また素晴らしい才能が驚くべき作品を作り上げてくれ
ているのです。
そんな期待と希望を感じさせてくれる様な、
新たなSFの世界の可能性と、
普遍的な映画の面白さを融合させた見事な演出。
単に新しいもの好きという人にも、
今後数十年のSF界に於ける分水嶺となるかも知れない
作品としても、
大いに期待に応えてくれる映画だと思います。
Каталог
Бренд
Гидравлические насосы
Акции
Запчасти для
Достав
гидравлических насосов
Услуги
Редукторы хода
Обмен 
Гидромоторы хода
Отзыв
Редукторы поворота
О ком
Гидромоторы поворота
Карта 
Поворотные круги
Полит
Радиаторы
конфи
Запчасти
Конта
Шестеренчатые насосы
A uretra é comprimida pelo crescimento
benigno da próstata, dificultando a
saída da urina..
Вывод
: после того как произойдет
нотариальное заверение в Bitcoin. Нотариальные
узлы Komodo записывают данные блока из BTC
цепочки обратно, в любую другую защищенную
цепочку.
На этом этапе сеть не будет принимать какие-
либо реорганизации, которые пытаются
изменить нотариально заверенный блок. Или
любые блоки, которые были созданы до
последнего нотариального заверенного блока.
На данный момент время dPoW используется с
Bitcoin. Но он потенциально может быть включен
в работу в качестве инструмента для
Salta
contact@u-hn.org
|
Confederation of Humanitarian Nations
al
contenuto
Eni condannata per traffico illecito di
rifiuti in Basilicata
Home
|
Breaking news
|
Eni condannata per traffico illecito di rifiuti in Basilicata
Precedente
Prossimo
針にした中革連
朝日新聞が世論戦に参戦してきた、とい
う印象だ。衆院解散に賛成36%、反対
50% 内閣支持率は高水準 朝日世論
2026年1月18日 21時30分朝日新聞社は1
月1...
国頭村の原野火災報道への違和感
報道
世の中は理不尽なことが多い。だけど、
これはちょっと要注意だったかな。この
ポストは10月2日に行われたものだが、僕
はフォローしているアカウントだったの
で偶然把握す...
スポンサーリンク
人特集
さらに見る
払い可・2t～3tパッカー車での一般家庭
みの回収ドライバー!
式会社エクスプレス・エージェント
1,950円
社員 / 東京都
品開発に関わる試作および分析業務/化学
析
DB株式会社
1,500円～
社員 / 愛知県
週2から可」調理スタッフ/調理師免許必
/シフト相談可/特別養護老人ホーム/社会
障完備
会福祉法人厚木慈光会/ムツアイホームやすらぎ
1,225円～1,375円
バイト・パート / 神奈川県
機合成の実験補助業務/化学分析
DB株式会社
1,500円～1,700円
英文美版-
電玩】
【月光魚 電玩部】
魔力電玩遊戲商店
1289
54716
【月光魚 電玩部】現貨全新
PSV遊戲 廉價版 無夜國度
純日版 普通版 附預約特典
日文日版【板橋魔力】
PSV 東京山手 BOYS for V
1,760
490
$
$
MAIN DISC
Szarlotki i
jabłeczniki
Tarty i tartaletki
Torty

◆ ◆ ◆ ◆ ◆ ◆ ◆

Look over the material above and show each line where "rifiuti" appears.

rifiuti in Basilicata
Eni condannata per traffico illecito di rifiuti in Basilicata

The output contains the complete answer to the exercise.